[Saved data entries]
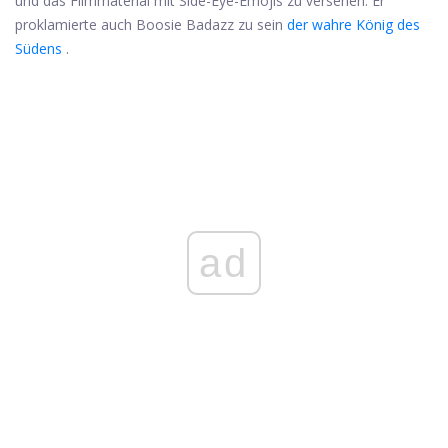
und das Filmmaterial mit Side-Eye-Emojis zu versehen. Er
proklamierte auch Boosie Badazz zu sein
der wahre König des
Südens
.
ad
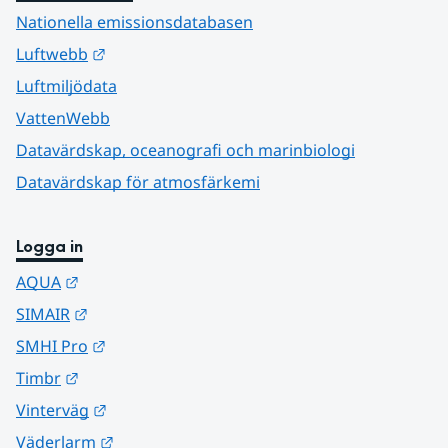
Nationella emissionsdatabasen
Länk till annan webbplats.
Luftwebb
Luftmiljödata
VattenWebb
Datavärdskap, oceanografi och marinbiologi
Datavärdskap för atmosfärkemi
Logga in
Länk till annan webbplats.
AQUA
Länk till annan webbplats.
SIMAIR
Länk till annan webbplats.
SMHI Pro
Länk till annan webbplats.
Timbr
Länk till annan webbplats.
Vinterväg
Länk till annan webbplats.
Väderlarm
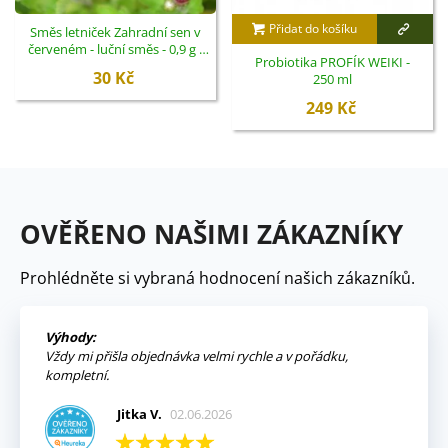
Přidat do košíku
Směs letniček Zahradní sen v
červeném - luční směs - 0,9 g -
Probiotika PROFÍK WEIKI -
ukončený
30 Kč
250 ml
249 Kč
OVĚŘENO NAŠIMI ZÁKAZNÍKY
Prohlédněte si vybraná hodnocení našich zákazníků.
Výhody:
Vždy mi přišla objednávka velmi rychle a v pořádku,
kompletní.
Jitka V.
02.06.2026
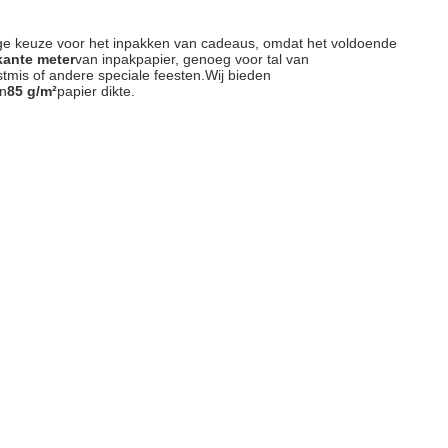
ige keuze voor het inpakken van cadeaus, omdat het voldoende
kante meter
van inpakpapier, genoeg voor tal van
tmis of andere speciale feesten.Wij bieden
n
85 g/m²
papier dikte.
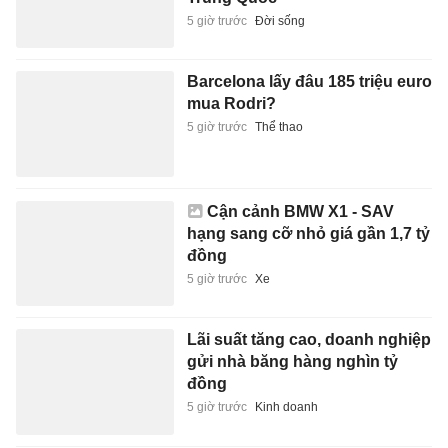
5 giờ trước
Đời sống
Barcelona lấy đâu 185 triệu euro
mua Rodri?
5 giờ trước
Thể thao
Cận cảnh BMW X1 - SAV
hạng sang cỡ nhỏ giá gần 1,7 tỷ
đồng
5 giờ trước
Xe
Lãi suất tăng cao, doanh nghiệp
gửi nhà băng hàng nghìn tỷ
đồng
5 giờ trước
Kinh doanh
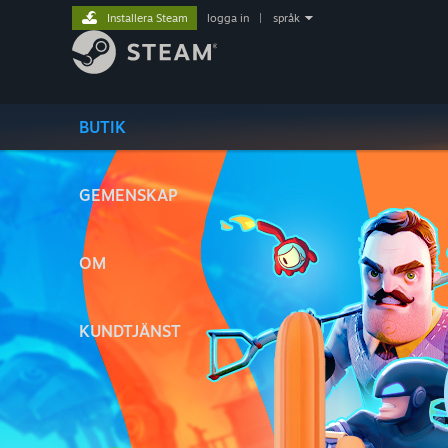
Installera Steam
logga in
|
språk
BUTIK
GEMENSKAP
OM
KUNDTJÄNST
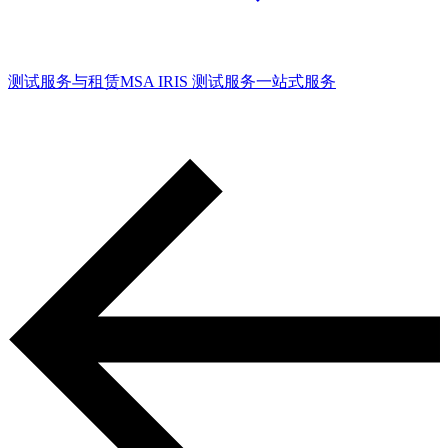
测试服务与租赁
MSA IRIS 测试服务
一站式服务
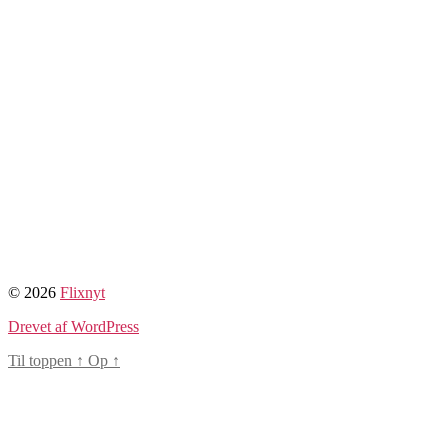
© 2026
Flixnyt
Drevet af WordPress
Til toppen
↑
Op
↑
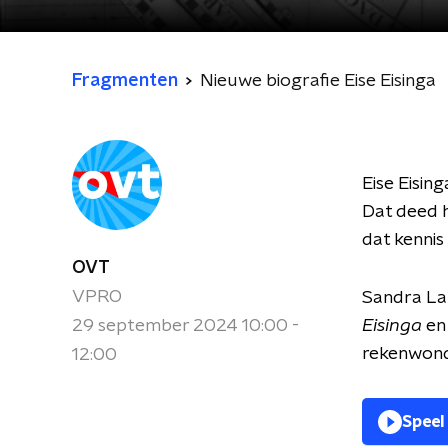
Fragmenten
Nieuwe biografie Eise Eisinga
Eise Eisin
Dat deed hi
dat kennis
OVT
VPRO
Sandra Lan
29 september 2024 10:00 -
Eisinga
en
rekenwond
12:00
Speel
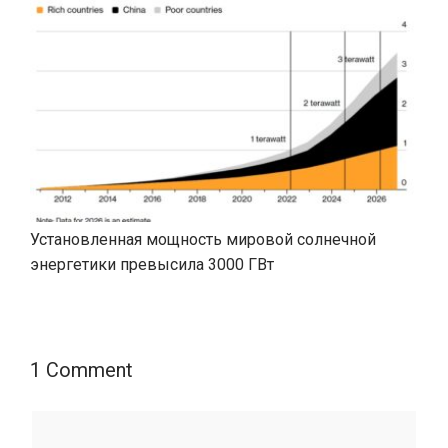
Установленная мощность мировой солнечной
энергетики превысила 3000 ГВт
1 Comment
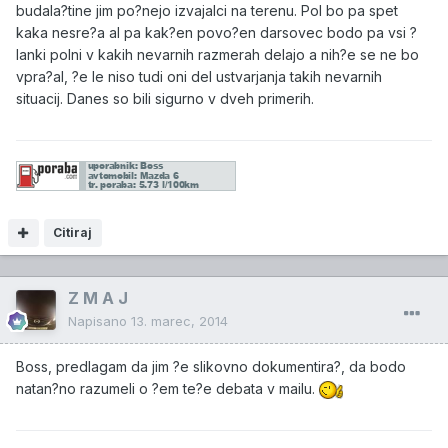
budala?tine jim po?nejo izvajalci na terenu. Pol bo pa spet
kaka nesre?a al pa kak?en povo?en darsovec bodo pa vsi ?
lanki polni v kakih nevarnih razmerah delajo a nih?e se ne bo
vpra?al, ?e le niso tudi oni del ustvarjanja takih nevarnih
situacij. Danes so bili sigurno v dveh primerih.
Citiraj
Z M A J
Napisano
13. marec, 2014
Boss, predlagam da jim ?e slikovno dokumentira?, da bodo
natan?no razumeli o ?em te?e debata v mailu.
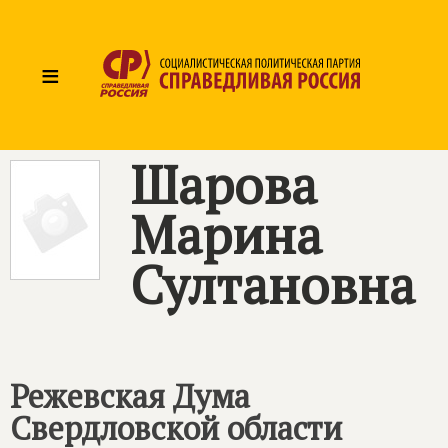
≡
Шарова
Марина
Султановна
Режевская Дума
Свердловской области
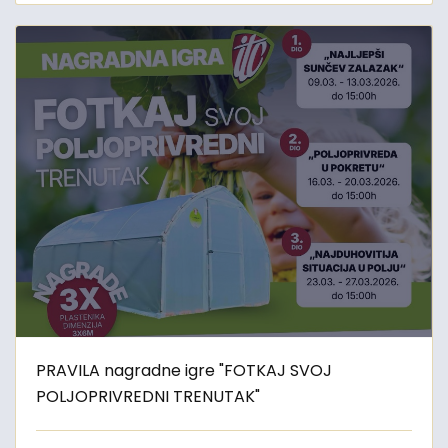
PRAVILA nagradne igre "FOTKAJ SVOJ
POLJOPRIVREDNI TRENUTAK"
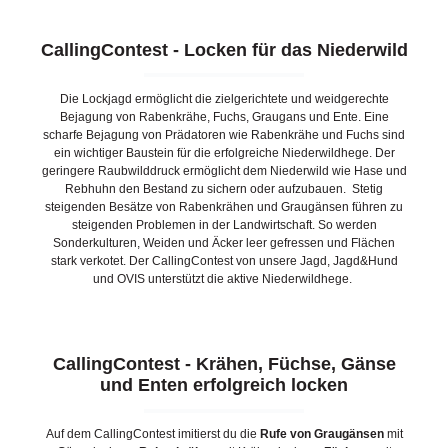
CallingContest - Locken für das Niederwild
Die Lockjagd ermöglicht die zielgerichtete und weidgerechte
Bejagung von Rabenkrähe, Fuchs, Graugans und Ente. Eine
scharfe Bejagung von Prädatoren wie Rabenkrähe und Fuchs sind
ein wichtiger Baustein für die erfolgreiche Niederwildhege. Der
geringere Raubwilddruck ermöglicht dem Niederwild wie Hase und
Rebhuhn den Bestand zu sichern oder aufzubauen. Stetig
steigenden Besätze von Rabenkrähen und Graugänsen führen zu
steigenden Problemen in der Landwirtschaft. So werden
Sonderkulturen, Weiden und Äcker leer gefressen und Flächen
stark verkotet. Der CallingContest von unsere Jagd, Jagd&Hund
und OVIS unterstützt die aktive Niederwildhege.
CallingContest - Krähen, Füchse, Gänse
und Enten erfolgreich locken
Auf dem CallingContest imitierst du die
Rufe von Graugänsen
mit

** About this exercise **
Copy out all of the entries exactly as they stand, with no pictures in your copy.

** Output of the exercise **
und das Filmmaterial mit Side-Eye-Emojis zu versehen. Er
proklamierte auch Boosie Badazz zu sein
der wahre König des
Südens
.
ad
Nationella emissionsdatabasen
Länk till annan webbplats.
Luftwebb
Luftmiljödata
VattenWebb
Datavärdskap, oceanografi och marinbiologi
Datavärdskap för atmosfärkemi
Logga in
Länk till annan webbplats.
AQUA
Länk till annan webbplats.
SIMAIR
Länk till annan webbplats.
SMHI Pro
Länk till annan webbplats.
Timbr
Länk till annan webbplats.
Vinterväg
Länk till annan webbplats.
Väderlarm
Přidat do košíku
Směs letniček Zahradní sen v
červeném - luční směs - 0,9 g -
Probiotika PROFÍK WEIKI -
ukončený
30 Kč
250 ml
249 Kč
OVĚŘENO NAŠIMI ZÁKAZNÍKY
Prohlédněte si vybraná hodnocení našich zákazníků.
Výhody:
Vždy mi přišla objednávka velmi rychle a v pořádku,
kompletní.
Jitka V.
02.06.2026
ige keuze voor het inpakken van cadeaus, omdat het voldoende
kante meter
van inpakpapier, genoeg voor tal van
tmis of andere speciale feesten.Wij bieden
n
85 g/m²
papier dikte.
5 giờ trước
Đời sống
Barcelona lấy đâu 185 triệu euro
mua Rodri?
5 giờ trước
Thể thao
Cận cảnh BMW X1 - SAV
hạng sang cỡ nhỏ giá gần 1,7 tỷ
đồng
5 giờ trước
Xe
Lãi suất tăng cao, doanh nghiệp
gửi nhà băng hàng nghìn tỷ
đồng
5 giờ trước
Kinh doanh
Installera Steam
logga in
|
språk
BUTIK
GEMENSKAP
OM
KUNDTJÄNST
测试服务与租赁
MSA IRIS 测试服务
一站式服务
© 2026
Flixnyt
Drevet af WordPress
Til toppen
↑
Op
↑
Fragmenten
Nieuwe biografie Eise Eisinga
Eise Eisin
Dat deed hi
dat kennis
OVT
VPRO
Sandra Lan
29 september 2024 10:00 -
Eisinga
en
rekenwond
12:00
Speel
Установленная мощность мировой солнечной
энергетики превысила 3000 ГВт
1 Comment
budala?tine jim po?nejo izvajalci na terenu. Pol bo pa spet
kaka nesre?a al pa kak?en povo?en darsovec bodo pa vsi ?
lanki polni v kakih nevarnih razmerah delajo a nih?e se ne bo
vpra?al, ?e le niso tudi oni del ustvarjanja takih nevarnih
situacij. Danes so bili sigurno v dveh primerih.
Citiraj
Z M A J
Napisano
13. marec, 2014
Boss, predlagam da jim ?e slikovno dokumentira?, da bodo
natan?no razumeli o ?em te?e debata v mailu.
≡
Шарова
Марина
Султановна
Режевская Дума
Свердловской области
PRAVILA nagradne igre "FOTKAJ SVOJ
POLJOPRIVREDNI TRENUTAK"
CallingContest - Locken für das Niederwild
Die Lockjagd ermöglicht die zielgerichtete und weidgerechte
Bejagung von Rabenkrähe, Fuchs, Graugans und Ente. Eine
scharfe Bejagung von Prädatoren wie Rabenkrähe und Fuchs sind
ein wichtiger Baustein für die erfolgreiche Niederwildhege. Der
geringere Raubwilddruck ermöglicht dem Niederwild wie Hase und
Rebhuhn den Bestand zu sichern oder aufzubauen. Stetig
steigenden Besätze von Rabenkrähen und Graugänsen führen zu
steigenden Problemen in der Landwirtschaft. So werden
Sonderkulturen, Weiden und Äcker leer gefressen und Flächen
stark verkotet. Der CallingContest von unsere Jagd, Jagd&Hund
und OVIS unterstützt die aktive Niederwildhege.
CallingContest - Krähen, Füchse, Gänse
und Enten erfolgreich locken
Auf dem CallingContest imitierst du die
Rufe von Graugänsen
mit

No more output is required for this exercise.